The succession of Carboniferous rocks in County Fermanagh is complex, reflecting rapidly changing conditions in the environments that produced them. To keep track of events, good exposures are essential, though not always available. This account describes the rocks of the Meenymore Formation, generally poorly exposed but here in the banks and bed of the Lurgan River on the south side of the Belmore Mountain uplands, all but a few metres of the entire formation can be seen.
Although the actual line of contact of the Meenymore with the formation below, the top member of the Dartry Limestone Formation, the Carn Limestone, can not be seen, its typical shales are clearly exposed. The first Meenymore rocks, no more than a few metres above the base, are thin limestones with films of lime-fixing alg' (primitive, simple plants) and unfossiliferous mudstones jointed into blocks. Curiosities here are oil-filled cavities in the rock. 17 m of rock are exposed above these beds with two prominent sandstones forming waterfalls, the upper one succeeded by 6 m of mudstones with thin limestones. 9.5 m of sandstones and thin mudstones follow further upstream. At the northern end of the section the top beds of the Meenymore, around 75 cm of laminated algal limestones similar to those at the base, come into sharp contact with the contrasting orange-stained pebbly conglomerate forming the base of the succeeding Glenade Sandstone.

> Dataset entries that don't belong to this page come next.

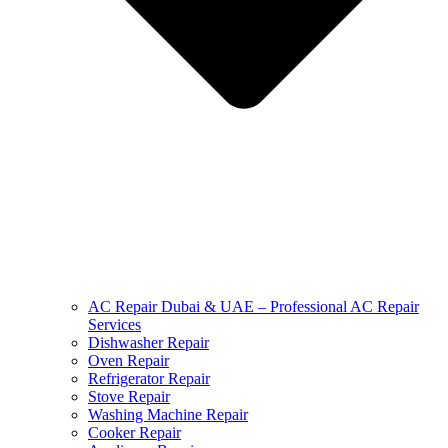
AC Repair Dubai & UAE – Professional AC Repair
Services
Dishwasher Repair
Oven Repair
Refrigerator Repair
Stove Repair
Washing Machine Repair
Cooker Repair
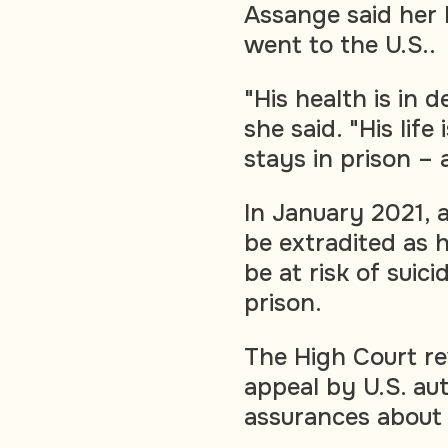
Assange said her 
went to the U.S..
"His health is in 
she said. "His life
stays in prison – a
In January 2021, 
be extradited as 
be at risk of suic
prison.
The High Court re
appeal by U.S. aut
assurances about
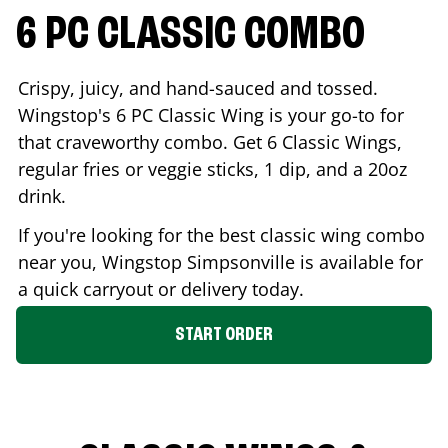
6 PC CLASSIC COMBO
Crispy, juicy, and hand-sauced and tossed.
Wingstop's 6 PC Classic Wing is your go-to for
that craveworthy combo. Get 6 Classic Wings,
regular fries or veggie sticks, 1 dip, and a 20oz
drink.
If you're looking for the best classic wing combo
near you, Wingstop
Simpsonville
is available for
a quick carryout or delivery today.
START ORDER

Fortunately there are fossils present near the base of the Meenymore, goniatites (extinct relatives of the octopuses and squids that inhabited coiled shells) which give a diagnostic age, in the Asbian stage of the Lower Carboniferous, about 336 million years ago.

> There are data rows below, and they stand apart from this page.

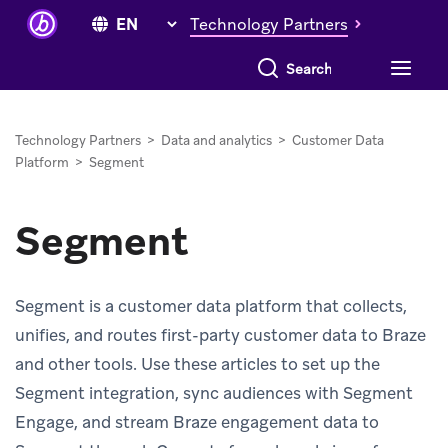
Technology Partners
Search everything
Technology Partners
>
Data and analytics
>
Customer Data
Platform
>
Segment
Segment
Segment is a customer data platform that collects,
unifies, and routes first-party customer data to Braze
and other tools. Use these articles to set up the
Segment integration, sync audiences with Segment
Engage, and stream Braze engagement data to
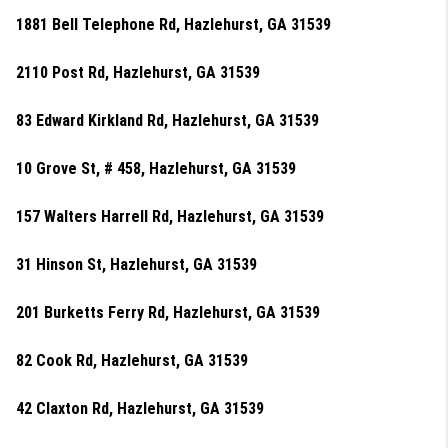
1881 Bell Telephone Rd, Hazlehurst, GA 31539
2110 Post Rd, Hazlehurst, GA 31539
83 Edward Kirkland Rd, Hazlehurst, GA 31539
10 Grove St, # 458, Hazlehurst, GA 31539
157 Walters Harrell Rd, Hazlehurst, GA 31539
31 Hinson St, Hazlehurst, GA 31539
201 Burketts Ferry Rd, Hazlehurst, GA 31539
82 Cook Rd, Hazlehurst, GA 31539
42 Claxton Rd, Hazlehurst, GA 31539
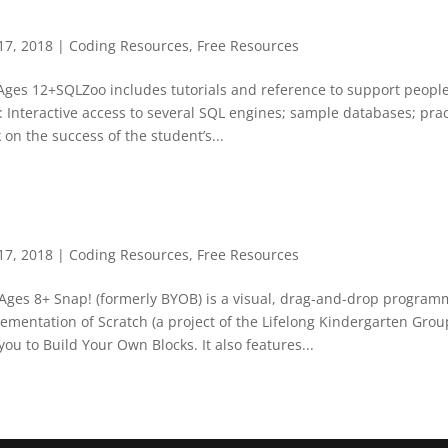
17, 2018
|
Coding Resources
,
Free Resources
Ages 12+SQLZoo includes tutorials and reference to support people
 Interactive access to several SQL engines; sample databases; prac
 on the success of the student’s...
17, 2018
|
Coding Resources
,
Free Resources
Ages 8+ Snap! (formerly BYOB) is a visual, drag-and-drop programm
mentation of Scratch (a project of the Lifelong Kindergarten Grou
you to Build Your Own Blocks. It also features...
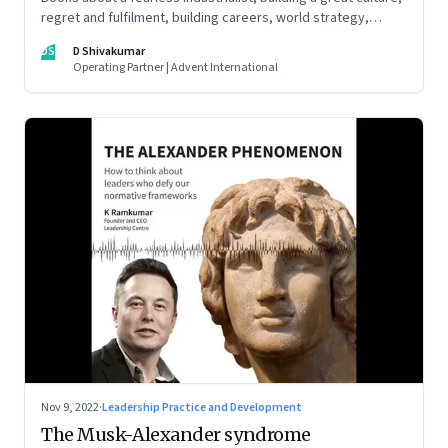
regret and fulfilment, building careers, world strategy,
reinventing work, and becoming a strategist
DS
D Shivakumar
Operating Partner | Advent International
Nov 9, 2022
·
Leadership Practice and Development
The Musk-Alexander syndrome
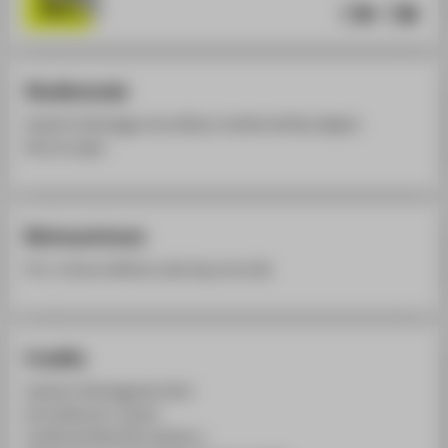
Studierende
Sophie Fuhlbrügge, Anna Büser, Camille Achilles, Begüm
Kavuncuoglu
Betreuerinnen
Prof. Johanna Michel, Laboring. Lena Lieb
Credits
Sophie Fuhlbrügge @ zofie.f
Anna Büser @ _bueser_
Camille Achilles @ brutalzart.c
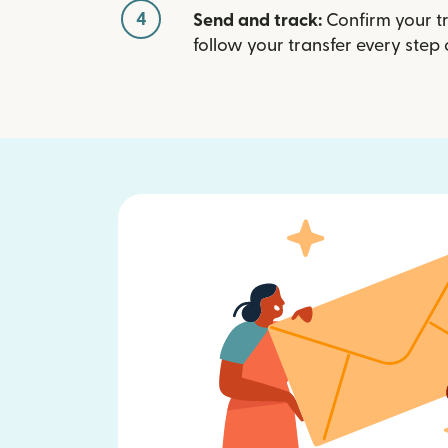
4
Send and track:
Confirm your t
follow your transfer every step 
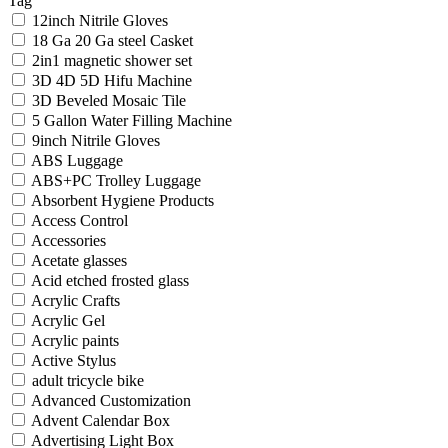
Tag
12inch Nitrile Gloves
18 Ga 20 Ga steel Casket
2in1 magnetic shower set
3D 4D 5D Hifu Machine
3D Beveled Mosaic Tile
5 Gallon Water Filling Machine
9inch Nitrile Gloves
ABS Luggage
ABS+PC Trolley Luggage
Absorbent Hygiene Products
Access Control
Accessories
Acetate glasses
Acid etched frosted glass
Acrylic Crafts
Acrylic Gel
Acrylic paints
Active Stylus
adult tricycle bike
Advanced Customization
Advent Calendar Box
Advertising Light Box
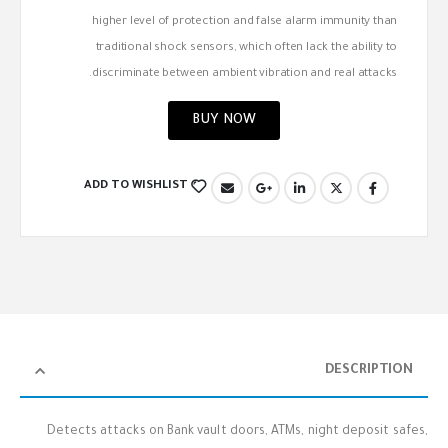
higher level of protection and false alarm immunity than
traditional shock sensors, which often lack the ability to
discriminate between ambient vibration and real attacks.
BUY NOW
ADD TO WISHLIST
DESCRIPTION
Detects attacks on Bank vault doors, ATMs, night deposit safes,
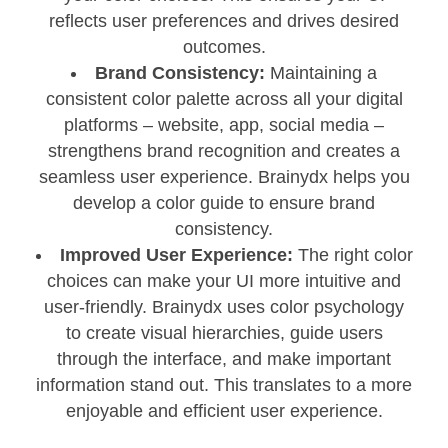
reflects user preferences and drives desired
outcomes.
Brand Consistency:
Maintaining a
consistent color palette across all your digital
platforms – website, app, social media –
strengthens brand recognition and creates a
seamless user experience. Brainydx helps you
develop a color guide to ensure brand
consistency.
Improved User Experience:
The right color
choices can make your UI more intuitive and
user-friendly. Brainydx uses color psychology
to create visual hierarchies, guide users
through the interface, and make important
information stand out. This translates to a more
enjoyable and efficient user experience.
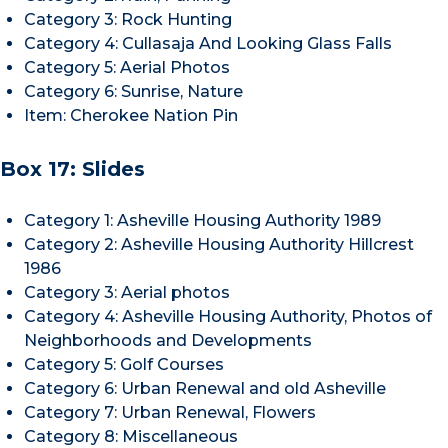
Category 3: Rock Hunting
Category 4: Cullasaja And Looking Glass Falls
Category 5: Aerial Photos
Category 6: Sunrise, Nature
Item: Cherokee Nation Pin
Box 17: Slides
Category 1: Asheville Housing Authority 1989
Category 2: Asheville Housing Authority Hillcrest
1986
Category 3: Aerial photos
Category 4: Asheville Housing Authority, Photos of
Neighborhoods and Developments
Category 5: Golf Courses
Category 6: Urban Renewal and old Asheville
Category 7: Urban Renewal, Flowers
Category 8: Miscellaneous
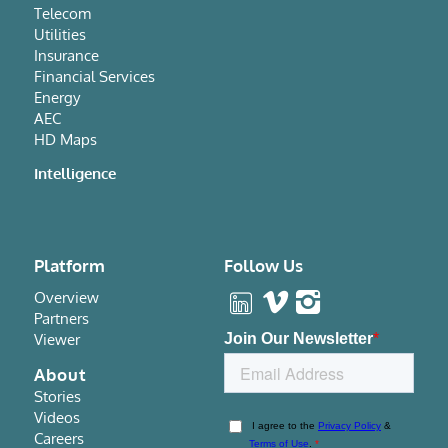
Telecom
Utilities
Insurance
Financial Services
Energy
AEC
HD Maps
Intelligence
Platform
Follow Us
Overview
Partners
Viewer
About
Stories
Videos
Careers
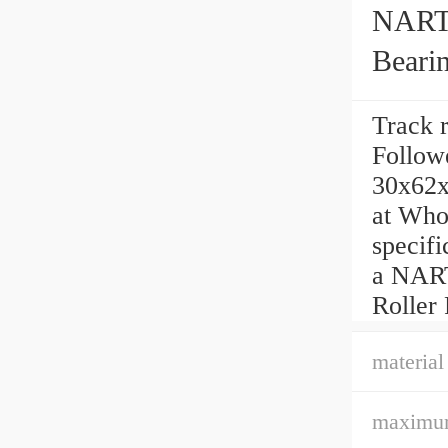
NART3
Beari
Track 
Followe
30x62x
at Whol
speci
a NART
Roller
material
maximum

The rocks and their sedimentary structures indicate a coastal interface between sediment-laden fresh water conditions and the marine intertidal zone. Neither dominated and the evidence for periodic emergence and drying of sediment can be seen in the form of desiccation cracks in the mudstones, limestones and sandstones. Even the shells of dead goniatites were reworked in the agitated shallows and colonised by coatings of lime-fixing alg'.
The rocks were formed on the shores of the supercontinent of Laurentia as it drifted imperceptibly northwards across the equator.
This is an important section because 44 m of strata, out of the total thickness of 48 m of the Meenymore Formation, can be seen and for this reason it should be protected from any development that could pollute the river or obscure the rocks in its bed and banks.